An announcement about Figshare, an online repository for academics to publish and share research materials, caught my eye, and opened up a new niche that I had not known about. The announcement was related to a premium version being offered, with private shared contexts (‘collaborative spaces’) and additional private storage.
I find the wholesale shift toward open research in the academic world heartening. Figshare has a competitor in Zenodo, a similar solution offered by the research organization at Cern, in Europe.
Here’s an example of some research posted at Figshare:
Users can create profiles, upload files (max 2G per file), and in particular share their data with other researchers.
This is only a first glance, and I can’t really put the tool through its paces as I am not really an academic despite the occasional seven syllable word.
My sense is that Zenodo is more fully featured, and potentially more large scale, since CERN is using it to share data from the Large Hadron Collider. Zenodo, for example, it supports integration with Dropbox. However, Figshare and the CLOCKSS Archive have partnered to use the CLOCKSS geographically network of redundant archives at 12 major research libraries around the world.

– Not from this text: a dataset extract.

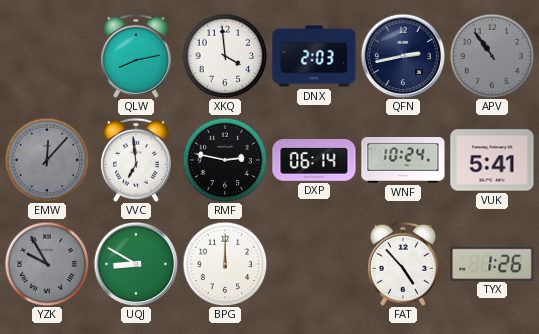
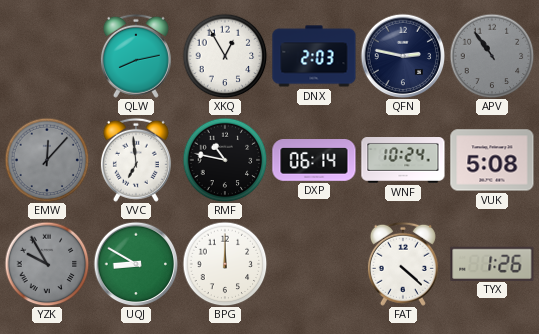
XKQ: 3:59 -> 12:55
QFN: 2:43 -> 2:47
RMF: 2:47 -> 10:47
VUK: 5:41 -> 5:08
FAT: 4:53 -> 4:22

Here’s a Zenodo screenshot:
The two feel very similar, and don’t seem very social: there’s no ‘following’ people for example. However, the purpose of these tools is principally around the open sharing and access to research materials and data.
As I recently mentioned, Gild has developed technology that can read open source software and compare that with social behaviors among programmers online to establish who are the best programmers (see The future of work: 4 trends for 2014). I’m certain that in a few years — or less — we will read about algorithmic tools mining the information latent in these open research repositories to assess scientists, and perhaps make connections between researchers attacking similar problems in complementary ways.